* Problem statement:
Only the lines from the one containing "Ραντεβού πρόκρισης στη Βουλγαρία" through the end of the listing below are to be reproduced, exactly as they stand.

* Dataset excerpt:
---+---
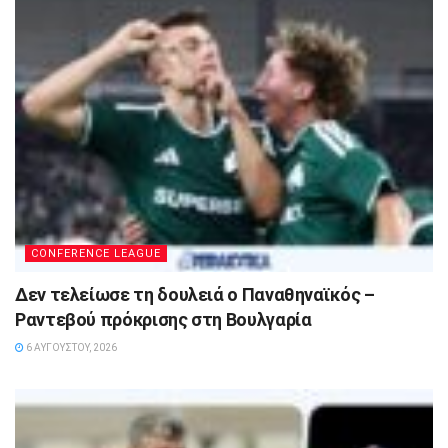
CONFERENCE LEAGUE
Δεν τελείωσε τη δουλειά ο Παναθηναϊκός –
Ραντεβού πρόκρισης στη Βουλγαρία
6 ΑΥΓΟΎΣΤΟΥ, 2026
---+---
* Worked solution:
Ραντεβού πρόκρισης στη Βουλγαρία
6 ΑΥΓΟΎΣΤΟΥ, 2026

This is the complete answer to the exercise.